The following example uses volatile
. A busy flag
is used to prevent a thread from continuing while the device is busy and the
flag is not protected by a lock:
while (busy) {
/* do something else */
}
The testing thread will continue when another thread turns off the busy
flag:
busy = 0;
Because busy
is accessed frequently in the testing
thread, the compiler can potentially optimize the test by placing the value
of busy
in a register and test the contents of the register
without reading the value of busy
in memory before every
test. The testing thread would never see busy
change and
the other thread would only change the value of busy
in
memory, resulting in deadlock. Declaring the busy
flag
as volatile
forces its value to be read before each test.
An alternative to the busy
flag is to use a condition variable. See Condition Variables in Thread Synchronization.
When using the volatile
qualifier, avoid the risk of accidental omission. For example, the following code
struct device_reg {
volatile uint8_t csr;
volatile uint8_t data;
};
struct device_reg *regp;
is preferable to the next example:
struct device_reg {
uint8_t csr;
uint8_t data;
};
volatile struct device_reg *regp;
Although the two examples are functionally equivalent, the second one
requires the writer to ensure that volatile
is used in
every declaration of type struct
device_reg
.
The first example results in the data being treated as volatile in all declarations
and is therefore preferred.
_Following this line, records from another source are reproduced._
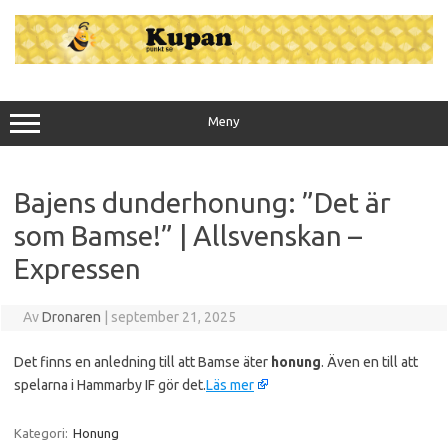
Hoppa
till
innehåll
Meny
Bajens dunderhonung: ”Det är
som Bamse!” | Allsvenskan –
Expressen
Av
Dronaren
|
september 21, 2025
Det finns en anledning till att Bamse äter
honung
. Även en till att
spelarna i Hammarby IF gör det.
Läs mer
Kategori:
Honung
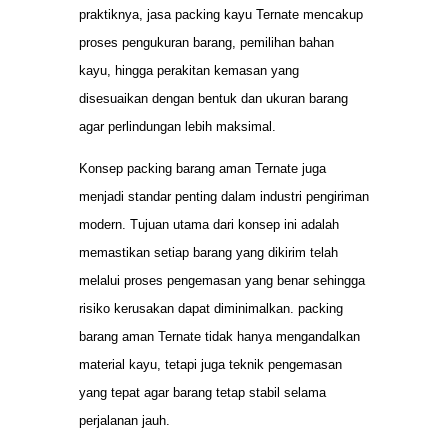
praktiknya, jasa packing kayu Ternate mencakup
proses pengukuran barang, pemilihan bahan
kayu, hingga perakitan kemasan yang
disesuaikan dengan bentuk dan ukuran barang
agar perlindungan lebih maksimal.
Konsep packing barang aman Ternate juga
menjadi standar penting dalam industri pengiriman
modern. Tujuan utama dari konsep ini adalah
memastikan setiap barang yang dikirim telah
melalui proses pengemasan yang benar sehingga
risiko kerusakan dapat diminimalkan. packing
barang aman Ternate tidak hanya mengandalkan
material kayu, tetapi juga teknik pengemasan
yang tepat agar barang tetap stabil selama
perjalanan jauh.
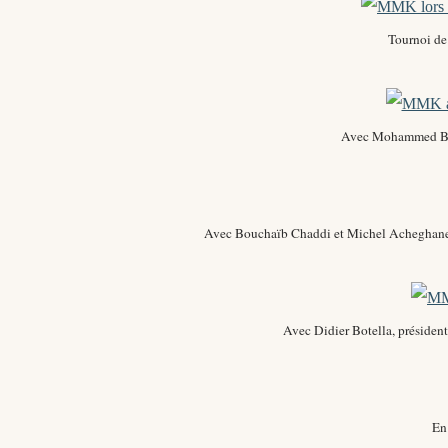
Tournoi de
Avec Mohammed Be
Avec Bouchaïb Chaddi et Michel Acheghane, 
Avec Didier Botella, présiden
En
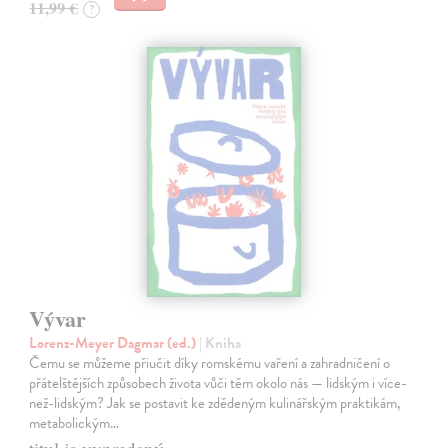
11,99 €
?
Vývar
Lorenz-Meyer Dagmar (ed.)
| Kniha
Čemu se můžeme přiučit díky romskému vaření a zahradničení o
přátelštějších způsobech života vůči těm okolo nás — lidským i více-
než-lidským? Jak se postavit ke zdědeným kulinářským praktikám,
metabolickým…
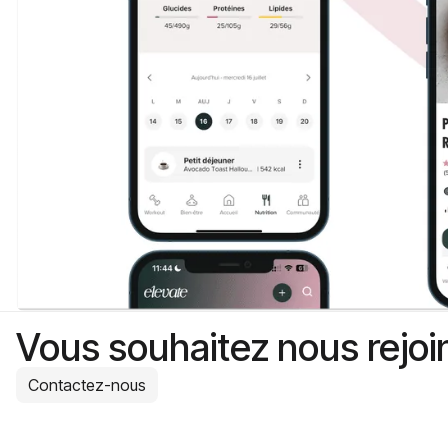
Vous souhaitez nous rejoi
Contactez-nous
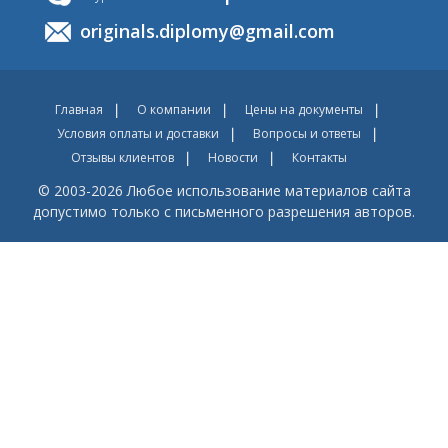
originals.diplomy@gmail.com
Главная
О компании
Цены на документы
Условия оплаты и доставки
Вопросы и ответы
Отзывы клиентов
Новости
Контакты
© 2003-2026 Любое использование материалов сайта
допустимо только с письменного разрешения авторов.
As mentioned above, using the DDI data access
functions to access device registers makes qualifying variables as volatile
unnecessary.
23.3. Serviceability
To ensure serviceability, the driver must be enabled to take the following actions:
-
Detect faulty devices and report the fault
-
Remove a device as supported by the illumos hot-plug model
-
Add a new device as supported by the illumos hot-plug model
-
Perform periodic health checks to enable the detection of latent faults
23.3.1. Periodic Health Checks
A latent fault is one that does not show itself until some other action occurs. For example, a hardware failure occurring in a device that is a cold standby could remain undetected until a fault occurs on the master device. At this point, the system now contains two defective devices and might be unable to continue operation.
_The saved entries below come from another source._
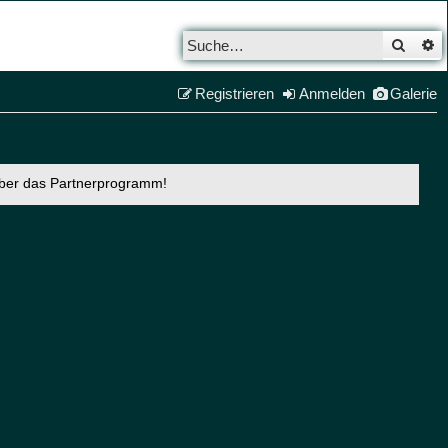
Such
E
Registrieren
Anmelden
Galerie
über das Partnerprogramm!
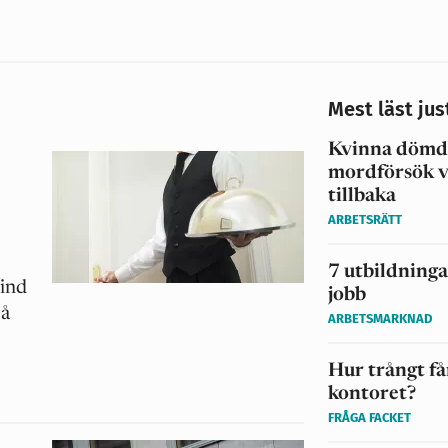
Mest läst jus
Kvinna dömd
mordförsök vi
tillbaka
ARBETSRÄTT
7 utbildninga
lind
jobb
så
ARBETSMARKNAD
Hur trångt få
kontoret?
FRÅGA FACKET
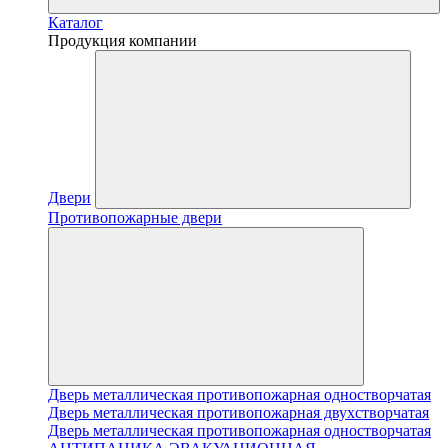
Каталог
Продукция компании
Двери
Противопожарные двери
Дверь металлическая противопожарная одностворчатая
Дверь металлическая противопожарная двухстворчатая
Дверь металлическая противопожарная одностворчатая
Latent faults that remain undetected typically cause system failure eventually. Without latent fault checking, the overall availability of a redundant system is jeopardized. To avoid this situation, a device driver must detect latent faults and report them in the same way as other faults.
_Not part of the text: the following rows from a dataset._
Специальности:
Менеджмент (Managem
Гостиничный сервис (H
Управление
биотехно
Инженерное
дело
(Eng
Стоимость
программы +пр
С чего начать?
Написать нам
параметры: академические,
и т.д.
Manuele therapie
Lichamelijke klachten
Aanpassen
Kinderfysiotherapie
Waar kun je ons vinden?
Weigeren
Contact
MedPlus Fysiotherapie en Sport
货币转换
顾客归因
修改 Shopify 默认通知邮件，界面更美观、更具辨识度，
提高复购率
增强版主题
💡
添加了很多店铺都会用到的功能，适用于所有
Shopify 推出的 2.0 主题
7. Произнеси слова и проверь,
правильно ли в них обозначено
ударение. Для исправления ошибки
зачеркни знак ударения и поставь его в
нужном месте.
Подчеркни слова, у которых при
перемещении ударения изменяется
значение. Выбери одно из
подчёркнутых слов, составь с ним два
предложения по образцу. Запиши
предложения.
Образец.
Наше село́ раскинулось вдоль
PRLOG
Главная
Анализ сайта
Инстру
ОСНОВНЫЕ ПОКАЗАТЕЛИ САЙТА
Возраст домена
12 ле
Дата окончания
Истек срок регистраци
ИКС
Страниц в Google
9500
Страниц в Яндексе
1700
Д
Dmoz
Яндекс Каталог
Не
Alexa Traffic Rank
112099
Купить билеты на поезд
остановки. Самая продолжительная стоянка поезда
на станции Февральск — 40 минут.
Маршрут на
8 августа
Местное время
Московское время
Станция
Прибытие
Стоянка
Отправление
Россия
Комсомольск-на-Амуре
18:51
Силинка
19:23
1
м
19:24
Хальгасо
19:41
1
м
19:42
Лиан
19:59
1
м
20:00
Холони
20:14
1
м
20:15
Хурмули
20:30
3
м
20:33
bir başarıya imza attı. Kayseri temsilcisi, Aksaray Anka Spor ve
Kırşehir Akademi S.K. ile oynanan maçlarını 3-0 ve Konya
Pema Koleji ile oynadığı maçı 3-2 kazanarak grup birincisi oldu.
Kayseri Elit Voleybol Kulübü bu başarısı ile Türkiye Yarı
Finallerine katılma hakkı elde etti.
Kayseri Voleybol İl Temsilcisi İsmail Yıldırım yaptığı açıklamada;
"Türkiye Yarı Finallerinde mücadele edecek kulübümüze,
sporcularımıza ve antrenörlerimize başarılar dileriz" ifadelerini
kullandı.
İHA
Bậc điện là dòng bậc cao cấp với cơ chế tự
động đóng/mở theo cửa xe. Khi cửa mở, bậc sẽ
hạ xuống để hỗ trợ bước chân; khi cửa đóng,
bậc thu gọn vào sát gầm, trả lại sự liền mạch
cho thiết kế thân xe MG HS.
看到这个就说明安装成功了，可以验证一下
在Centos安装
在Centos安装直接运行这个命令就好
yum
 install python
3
You should provide the driver with a mechanism for making periodic health checks on the device. In a fault-tolerant situation where the device can be the secondary or failover device, early detection of a failed secondary device is essential to ensure that the secondary device can be repaired or replaced before any failure in the primary device occurs.
Periodic health checks can be used to perform the following activities:
-
Check any register or memory location on the device whose value might have been altered since the last poll.
Features of a device that typically exhibit deterministic behavior include heartbeat semaphores, device timers (for example, local
lbolt
used by download), and event counters. Reading an updated predictable value from the device gives a degree of confidence that things are proceeding satisfactorily. -
Timestamp outgoing requests such as transmit blocks or commands that are issued by the driver.
The periodic health check can look for any suspect requests that have not completed.
-
Initiate an action on the device that should be completed before the next scheduled check.
If this action is an interrupt, this check is an ideal way to ensure that the device's circuitry can deliver an interrupt.